Markets probably haven’t priced in this reversal of payments. But they will if the Supremes rule against Trump. And the biggest beneficiaries will be some of corporate America’s marquee names, which could goose stock values.
“If refunds were required, a lot of businesses would be helped by getting the tariff money back,” Patrick O’Hare of Briefing.com explained in a November 12 analysis. “So it could be seen as a boon for earnings prospects.”

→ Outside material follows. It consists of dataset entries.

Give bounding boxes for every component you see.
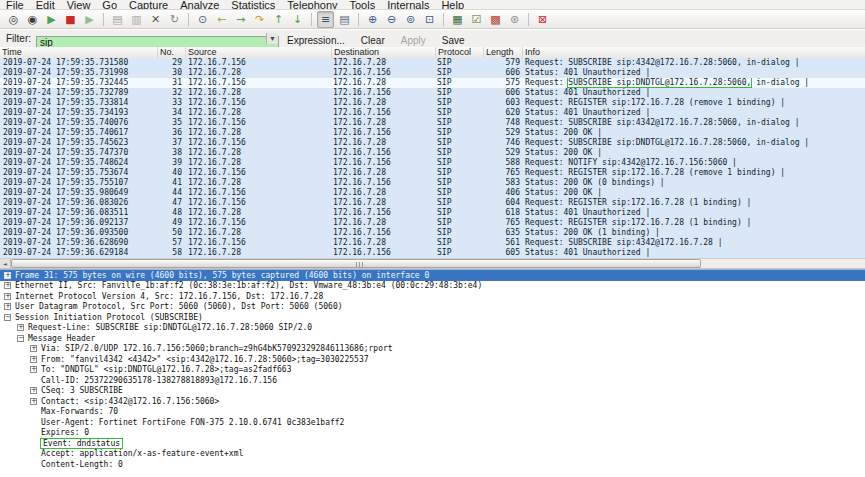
expand-icon[interactable]: +: [4, 272, 11, 279]
detail-line[interactable]: Content-Length: 0: [0, 459, 865, 470]
resize-columns-icon[interactable]: ⊡: [421, 11, 438, 28]
detail-line[interactable]: +Via: SIP/2.0/UDP 172.16.7.156:5060;bran…: [0, 344, 865, 355]
menu-item-file[interactable]: File: [6, 0, 24, 10]
close-file-icon[interactable]: ✕: [147, 11, 164, 28]
preferences-icon[interactable]: ⊛: [506, 11, 523, 28]
detail-line[interactable]: Max-Forwards: 70: [0, 407, 865, 418]
filter-clear-button[interactable]: Clear: [361, 35, 385, 46]
find-packet-icon[interactable]: ⊙: [194, 11, 211, 28]
zoom-100-icon[interactable]: ⊚: [402, 11, 419, 28]
packet-row[interactable]: 2019-07-24 17:59:35.74061736172.16.7.281…: [0, 128, 865, 138]
packet-row[interactable]: 2019-07-24 17:59:35.74562337172.16.7.156…: [0, 138, 865, 148]
detail-line[interactable]: +To: "DNDTGL" <sip:DNDTGL@172.16.7.28>;t…: [0, 365, 865, 376]
expand-icon[interactable]: +: [30, 387, 37, 394]
go-back-icon[interactable]: ←: [213, 11, 230, 28]
detail-line[interactable]: Accept: application/x-as-feature-event+x…: [0, 449, 865, 460]
expand-icon[interactable]: +: [4, 303, 11, 310]
packet-row[interactable]: 2019-07-24 17:59:35.75367440172.16.7.156…: [0, 168, 865, 178]
list-interfaces-icon[interactable]: ◎: [5, 11, 22, 28]
menu-item-statistics[interactable]: Statistics: [231, 0, 275, 10]
detail-line[interactable]: +CSeq: 3 SUBSCRIBE: [0, 386, 865, 397]
packet-row[interactable]: 2019-07-24 17:59:35.74862439172.16.7.281…: [0, 158, 865, 168]
packet-row[interactable]: 2019-07-24 17:59:36.08302647172.16.7.156…: [0, 198, 865, 208]
collapse-icon[interactable]: −: [4, 314, 11, 321]
autoscroll-toggle-icon[interactable]: ▤: [336, 11, 353, 28]
zoom-out-icon[interactable]: ⊖: [383, 11, 400, 28]
column-header-source[interactable]: Source: [186, 47, 332, 58]
detail-line[interactable]: Expires: 0: [0, 428, 865, 439]
column-header-info[interactable]: Info: [523, 47, 865, 58]
capture-options-icon[interactable]: ◉: [24, 11, 41, 28]
menu-item-internals[interactable]: Internals: [387, 0, 429, 10]
packet-row[interactable]: 2019-07-24 17:59:36.62869057172.16.7.156…: [0, 238, 865, 248]
packet-row[interactable]: 2019-07-24 17:59:36.08351148172.16.7.281…: [0, 208, 865, 218]
detail-line[interactable]: −Message Header: [0, 333, 865, 344]
menu-item-tools[interactable]: Tools: [350, 0, 376, 10]
expand-icon[interactable]: +: [4, 282, 11, 289]
help-icon[interactable]: ⊠: [534, 11, 551, 28]
detail-line[interactable]: Event: dndstatus: [0, 438, 865, 449]
h-scrollbar[interactable]: ◄: [0, 258, 865, 269]
capture-stop-icon[interactable]: ■: [62, 11, 79, 28]
open-file-icon[interactable]: ▤: [109, 11, 126, 28]
detail-line[interactable]: +Frame 31: 575 bytes on wire (4600 bits)…: [0, 270, 865, 281]
reload-icon[interactable]: ↻: [166, 11, 183, 28]
expand-icon[interactable]: +: [17, 324, 24, 331]
filter-expression-button[interactable]: Expression...: [287, 35, 345, 46]
packet-row[interactable]: 2019-07-24 17:59:36.62918458172.16.7.281…: [0, 248, 865, 258]
detail-line[interactable]: +Contact: <sip:4342@172.16.7.156:5060>: [0, 396, 865, 407]
menu-item-telephony[interactable]: Telephony: [287, 0, 337, 10]
h-scrollbar-thumb[interactable]: [11, 259, 701, 268]
collapse-icon[interactable]: −: [17, 335, 24, 342]
capture-start-icon[interactable]: ▶: [43, 11, 60, 28]
packet-row[interactable]: 2019-07-24 17:59:35.75510741172.16.7.281…: [0, 178, 865, 188]
column-header-protocol[interactable]: Protocol: [436, 47, 484, 58]
menu-bar[interactable]: FileEditViewGoCaptureAnalyzeStatisticsTe…: [0, 0, 865, 10]
detail-line[interactable]: +From: "fanvil4342 <4342>" <sip:4342@172…: [0, 354, 865, 365]
go-forward-icon[interactable]: →: [232, 11, 249, 28]
coloring-rules-icon[interactable]: ▩: [487, 11, 504, 28]
save-file-icon[interactable]: ▥: [128, 11, 145, 28]
menu-item-edit[interactable]: Edit: [36, 0, 55, 10]
expand-icon[interactable]: +: [30, 366, 37, 373]
detail-line[interactable]: User-Agent: Fortinet FortiFone FON-375 2…: [0, 417, 865, 428]
menu-item-help[interactable]: Help: [441, 0, 464, 10]
go-to-packet-icon[interactable]: ↷: [251, 11, 268, 28]
column-header-no[interactable]: No.: [158, 47, 186, 58]
filter-save-button[interactable]: Save: [442, 35, 465, 46]
packet-row[interactable]: 2019-07-24 17:59:35.73199830172.16.7.281…: [0, 68, 865, 78]
expand-icon[interactable]: +: [30, 356, 37, 363]
packet-row[interactable]: 2019-07-24 17:59:36.09350050172.16.7.281…: [0, 228, 865, 238]
filter-dropdown-arrow-icon[interactable]: ▼: [266, 33, 278, 44]
column-header-time[interactable]: Time: [0, 47, 158, 58]
menu-item-go[interactable]: Go: [102, 0, 117, 10]
go-top-icon[interactable]: ↑: [270, 11, 287, 28]
zoom-in-icon[interactable]: ⊕: [364, 11, 381, 28]
expand-icon[interactable]: +: [30, 345, 37, 352]
column-header-length[interactable]: Length: [484, 47, 523, 58]
expand-icon[interactable]: +: [4, 293, 11, 300]
packet-row[interactable]: 2019-07-24 17:59:35.74007635172.16.7.156…: [0, 118, 865, 128]
packet-row[interactable]: 2019-07-24 17:59:36.09213749172.16.7.156…: [0, 218, 865, 228]
menu-item-capture[interactable]: Capture: [129, 0, 168, 10]
capture-restart-icon[interactable]: ▶: [81, 11, 98, 28]
packet-row[interactable]: 2019-07-24 17:59:35.74737038172.16.7.281…: [0, 148, 865, 158]
go-bottom-icon[interactable]: ↓: [289, 11, 306, 28]
filter-apply-button[interactable]: Apply: [401, 35, 426, 46]
colorize-toggle-icon[interactable]: ≡: [317, 11, 334, 28]
display-filters-icon[interactable]: ☑: [468, 11, 485, 28]
detail-line[interactable]: +Ethernet II, Src: FanvilTe_1b:af:f2 (0c…: [0, 281, 865, 292]
packet-row[interactable]: 2019-07-24 17:59:35.73381433172.16.7.156…: [0, 98, 865, 108]
packet-row[interactable]: 2019-07-24 17:59:35.73278932172.16.7.281…: [0, 88, 865, 98]
detail-line[interactable]: +User Datagram Protocol, Src Port: 5060 …: [0, 302, 865, 313]
detail-line[interactable]: Call-ID: 25372290635178-138278818893@172…: [0, 375, 865, 386]
column-header-destination[interactable]: Destination: [332, 47, 436, 58]
scroll-left-arrow[interactable]: ◄: [0, 259, 11, 268]
menu-item-view[interactable]: View: [67, 0, 91, 10]
packet-row[interactable]: 2019-07-24 17:59:35.98064944172.16.7.156…: [0, 188, 865, 198]
packet-row[interactable]: 2019-07-24 17:59:35.73244531172.16.7.156…: [0, 78, 865, 88]
capture-filters-icon[interactable]: ▦: [449, 11, 466, 28]
detail-line[interactable]: +Request-Line: SUBSCRIBE sip:DNDTGL@172.…: [0, 323, 865, 334]
packet-row[interactable]: 2019-07-24 17:59:35.73419334172.16.7.281…: [0, 108, 865, 118]
detail-line[interactable]: +Internet Protocol Version 4, Src: 172.1…: [0, 291, 865, 302]
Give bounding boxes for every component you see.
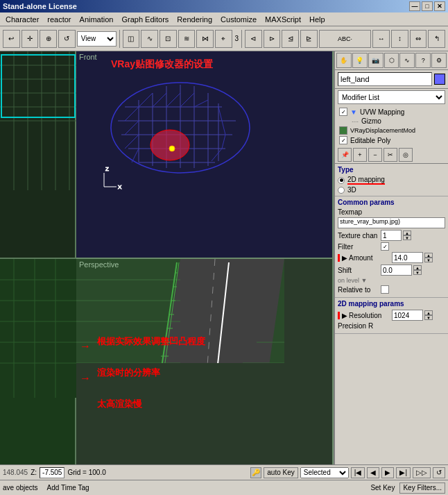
mod-cut[interactable]: ✂ — [384, 148, 397, 162]
relative-to-checkbox[interactable] — [381, 285, 389, 294]
amount-input[interactable] — [392, 252, 423, 263]
spinner-up[interactable]: ▲ — [403, 230, 411, 235]
modifier-editable-poly[interactable]: ✓ Editable Poly — [338, 135, 445, 145]
next-frame-btn[interactable]: ▶| — [396, 467, 411, 478]
toolbar-b4[interactable]: ≋ — [178, 30, 196, 48]
modifier-uvw[interactable]: ✓ ▼ UVW Mapping — [338, 107, 445, 117]
key-icon: 🔑 — [250, 467, 261, 478]
texture-chan-input[interactable] — [381, 230, 402, 241]
spinner-down[interactable]: ▼ — [403, 235, 411, 240]
toolbar-b11[interactable]: ↔ — [372, 30, 390, 48]
annotation-warning: 太高渲染慢 — [97, 398, 142, 410]
uvw-checkbox[interactable]: ✓ — [339, 108, 347, 116]
modifier-stack: ✓ ▼ UVW Mapping ···· Gizmo VRayDisplacem… — [335, 106, 448, 146]
rp-icon-geo[interactable]: ⬡ — [384, 53, 399, 68]
radio-3d[interactable] — [338, 187, 345, 194]
toolbar-select[interactable]: ✛ — [21, 30, 39, 48]
prev-btn[interactable]: |◀ — [351, 467, 365, 478]
toolbar-rotate[interactable]: ↺ — [58, 30, 76, 48]
amount-up[interactable]: ▲ — [424, 253, 433, 258]
poly-checkbox[interactable]: ✓ — [339, 136, 347, 144]
rp-icon-settings[interactable]: ⚙ — [431, 53, 447, 68]
next-btn[interactable]: ▷▷ — [413, 467, 431, 478]
menu-reactor[interactable]: reactor — [43, 14, 75, 25]
shift-down[interactable]: ▼ — [413, 270, 422, 275]
modifier-gizmo[interactable]: ···· Gizmo — [338, 117, 445, 126]
filter-checkbox[interactable]: ✓ — [381, 242, 389, 251]
common-params-title: Common params — [338, 199, 445, 206]
radio-2d[interactable] — [338, 177, 345, 184]
menu-graph-editors[interactable]: Graph Editors — [117, 14, 173, 25]
modifier-actions: 📌 + − ✂ ◎ — [335, 146, 448, 164]
menu-rendering[interactable]: Rendering — [173, 14, 216, 25]
menu-animation[interactable]: Animation — [76, 14, 118, 25]
toolbar-b5[interactable]: ⋈ — [196, 30, 214, 48]
viewport-front[interactable]: Front — [76, 51, 334, 259]
minimize-button[interactable]: — — [409, 1, 420, 11]
toolbar-b6[interactable]: ⌖ — [215, 30, 232, 48]
toolbar-b9[interactable]: ⊴ — [282, 30, 299, 48]
object-color-box[interactable] — [434, 74, 445, 85]
loop-btn[interactable]: ↺ — [433, 467, 445, 478]
mod-show[interactable]: ◎ — [399, 148, 413, 162]
menu-customize[interactable]: Customize — [216, 14, 261, 25]
key-filters-btn[interactable]: Key Filters... — [399, 483, 445, 494]
play-btn[interactable]: ▶ — [381, 467, 394, 478]
resolution-up[interactable]: ▲ — [424, 310, 433, 315]
rp-icon-light[interactable]: 💡 — [352, 53, 368, 68]
view-dropdown[interactable]: View — [77, 31, 117, 47]
toolbar-named[interactable]: ABC· — [319, 30, 372, 48]
resolution-input[interactable] — [392, 310, 423, 321]
right-panel: ✋ 💡 📷 ⬡ ∿ ? ⚙ Modifier List ✓ ▼ — [334, 51, 448, 464]
maximize-button[interactable]: □ — [422, 1, 433, 11]
rp-icon-hand[interactable]: ✋ — [336, 53, 352, 68]
prev-frame-btn[interactable]: ◀ — [367, 467, 379, 478]
rp-icon-camera[interactable]: 📷 — [368, 53, 384, 68]
toolbar-b12[interactable]: ↕ — [391, 30, 408, 48]
relative-to-label: Relative to — [338, 286, 379, 294]
toolbar-b7[interactable]: ⊲ — [245, 30, 262, 48]
shift-input[interactable] — [381, 265, 412, 276]
amount-indicator: ▶ — [338, 254, 347, 262]
selected-dropdown[interactable]: Selected — [300, 467, 349, 478]
shift-up[interactable]: ▲ — [413, 265, 422, 270]
resolution-down[interactable]: ▼ — [424, 315, 433, 320]
rp-icon-help[interactable]: ? — [415, 53, 431, 68]
mod-remove[interactable]: − — [368, 148, 382, 162]
precision-label: Precision R — [338, 322, 379, 330]
object-name-input[interactable] — [338, 72, 432, 86]
menu-help[interactable]: Help — [305, 14, 329, 25]
set-key-label: Set Key — [370, 484, 395, 492]
modifier-list-dropdown[interactable]: Modifier List — [338, 90, 445, 104]
modifier-vray[interactable]: VRayDisplacementMod — [338, 126, 445, 135]
toolbar-undo[interactable]: ↩ — [3, 30, 20, 48]
toolbar-b14[interactable]: ↰ — [428, 30, 445, 48]
toolbar-b13[interactable]: ⇔ — [410, 30, 427, 48]
toolbar-b8[interactable]: ⊳ — [264, 30, 281, 48]
toolbar-move[interactable]: ⊕ — [40, 30, 57, 48]
amount-down[interactable]: ▼ — [424, 258, 433, 262]
menu-maxscript[interactable]: MAXScript — [261, 14, 305, 25]
mod-add[interactable]: + — [353, 148, 367, 162]
svg-line-45 — [212, 149, 222, 161]
texture-chan-spinner[interactable]: ▲ ▼ — [403, 230, 411, 240]
close-button[interactable]: ✕ — [434, 1, 445, 11]
toolbar-b3[interactable]: ⊡ — [160, 30, 177, 48]
rp-icon-curve[interactable]: ∿ — [399, 53, 415, 68]
svg-line-38 — [125, 107, 139, 121]
toolbar-b10[interactable]: ⊵ — [300, 30, 318, 48]
toolbar-scale[interactable]: ◫ — [123, 30, 140, 48]
menu-character[interactable]: Character — [1, 14, 43, 25]
toolbar-b2[interactable]: ∿ — [141, 30, 158, 48]
mod-pin[interactable]: 📌 — [338, 148, 352, 162]
texmap-label: Texmap — [338, 208, 379, 216]
rp-iconbar-top: ✋ 💡 📷 ⬡ ∿ ? ⚙ — [335, 51, 448, 70]
texmap-value-field[interactable]: sture_vray_bump.jpg) — [338, 217, 445, 228]
viewport-perspective[interactable]: Perspective — [76, 259, 334, 465]
amount-spinner[interactable]: ▲ ▼ — [424, 253, 433, 262]
autokey-btn[interactable]: auto Key — [264, 467, 298, 478]
modifier-gizmo-dots: ···· — [352, 118, 359, 125]
resolution-spinner[interactable]: ▲ ▼ — [424, 310, 433, 320]
shift-spinner[interactable]: ▲ ▼ — [413, 265, 422, 275]
water-level-label: on level ▼ — [338, 277, 367, 284]
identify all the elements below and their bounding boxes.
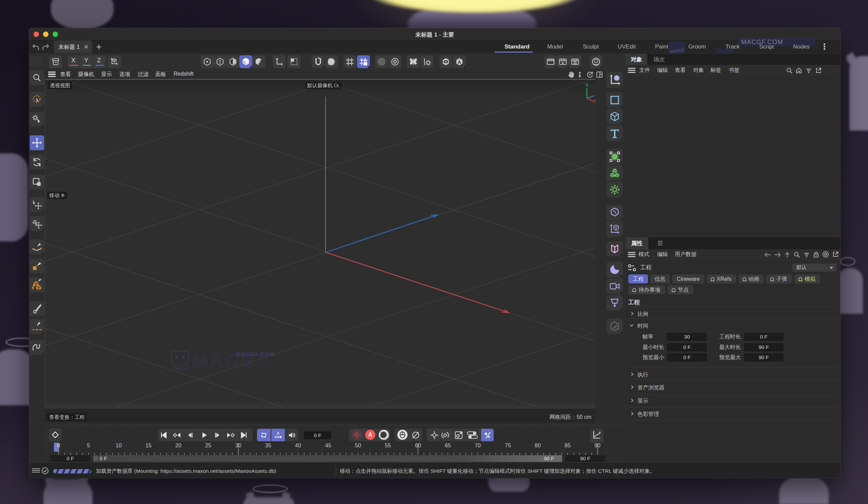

At stake are the emergency tariffs Trump has used to justify about 75% of the new import taxes he has imposed this year. Trump claims a 1977 law gives him the power to impose tariffs for any reason he deems an “emergency.” But two federal courts have already said that law doesn’t give the president tariff authority, and a majority of the nine Supreme Court justices seemed to agree on November 5, when they heard the appeal. The ruling could come by the end of 2025 or early 2026.
The government collected around $108 billion in emergency tariff revenue through October, according to PwC. Those tariffs are still in effect, and the tally could hit $120 billion by the end of the year. That’s $120 billion that importers have paid to the government as tax revenue, which might be coming right back to them.
Dozens of public companies have said Trump’s tariffs have raised costs and cut into earnings during the last two quarters. Apple says the tariffs have cost it nearly $2 billion so far. Nike expects a tariff bill of $1.5 billion for the year; Procter & Gamble, a $1 billion tariff hit.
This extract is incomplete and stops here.